The "Lower Drug Costs for Families Act" lowers drug costs by applying prescription drug inflation rebates to drugs furnished in the commercial market, changing how rebates are calculated for Part B and Part D drugs under the Social Security Act, and updating base years for calculations.
Steven Horsford
Representative
NV-4
The "Lower Drug Costs for Families Act" aims to lower prescription drug costs by applying inflation rebates to drugs furnished in the commercial market under Medicare Parts B and D. It modifies the calculation of rebates for Part B and D drugs, changing the base years for calculations to 2016 and excluding certain units from the total count, such as those covered under state plans or the 340B program. These changes are set to take effect in 2026 for Part B and in 2025 for Part D.
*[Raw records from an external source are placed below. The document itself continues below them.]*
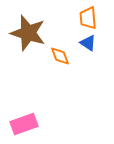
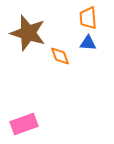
blue triangle: rotated 30 degrees counterclockwise
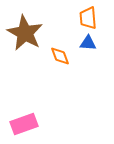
brown star: moved 3 px left; rotated 12 degrees clockwise
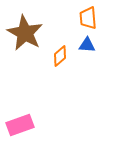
blue triangle: moved 1 px left, 2 px down
orange diamond: rotated 70 degrees clockwise
pink rectangle: moved 4 px left, 1 px down
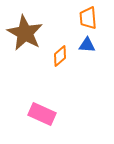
pink rectangle: moved 22 px right, 11 px up; rotated 44 degrees clockwise
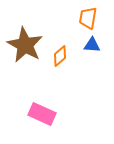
orange trapezoid: rotated 15 degrees clockwise
brown star: moved 12 px down
blue triangle: moved 5 px right
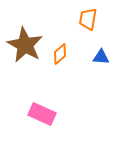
orange trapezoid: moved 1 px down
blue triangle: moved 9 px right, 12 px down
orange diamond: moved 2 px up
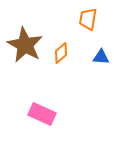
orange diamond: moved 1 px right, 1 px up
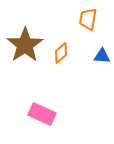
brown star: rotated 9 degrees clockwise
blue triangle: moved 1 px right, 1 px up
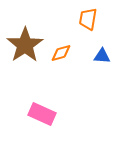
orange diamond: rotated 25 degrees clockwise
This legislation, the 'Lower Drug Costs for Families Act,' adjusts how Medicare calculates inflation rebates for certain prescription drugs under Part B and Part D. It aims to curb rising drug costs by requiring manufacturers to pay rebates if their prices increase faster than inflation, using 2016 as the starting point for measuring those increases, rather than the current 2021 benchmark. These changes are set to take effect starting October 1, 2025, for Part D drugs and January 1, 2026, for Part B drugs.
The core change here involves shifting the base year used to calculate these inflation rebates. Under amendments to sections 1847A(i) and 1860D14B of the Social Security Act, the bill resets the comparison point for price increases from 2021 back to 2016. Why does this matter? If a drug's price significantly outpaced inflation between 2016 and 2021, manufacturers would now owe a larger rebate to Medicare than under current rules, which only look at increases since 2021. Think of it like this: if a medication doubled in price between 2016 and 2020 but only saw small increases since 2021, this change captures that earlier, larger price hike in the rebate calculation.
Beyond the base year change, the bill makes technical adjustments to how rebates are calculated. For Part B drugs (often administered in a doctor's office), it clarifies the use of "billing units." For Part D drugs (typically picked up at a pharmacy), it specifies that certain drug units won't count towards the total used for rebate calculations. These exclusions include drugs already paid for by state Medicaid plans or, starting in 2026, drugs receiving discounts under the federal 340B program (which supports certain hospitals and clinics). This prevents manufacturers from essentially paying twice – a discount and an inflation penalty – on the same unit of medicine. The bill also directs the government to set up ways for manufacturers to update their pricing information.
The main goal is to put downward pressure on drug prices. If manufacturers face larger rebates for past price hikes, the idea is that this could lead to lower net prices for Medicare, potentially saving taxpayer money. For individuals on Medicare, lower drug acquisition costs for the program could eventually translate into lower out-of-pocket expenses, though the direct impact depends on specific plan designs and future price negotiations. On the flip side, drug manufacturers are the group most directly affected, as they would likely face increased rebate obligations due to the earlier base year, effectively clawing back more revenue from significant price increases since 2016.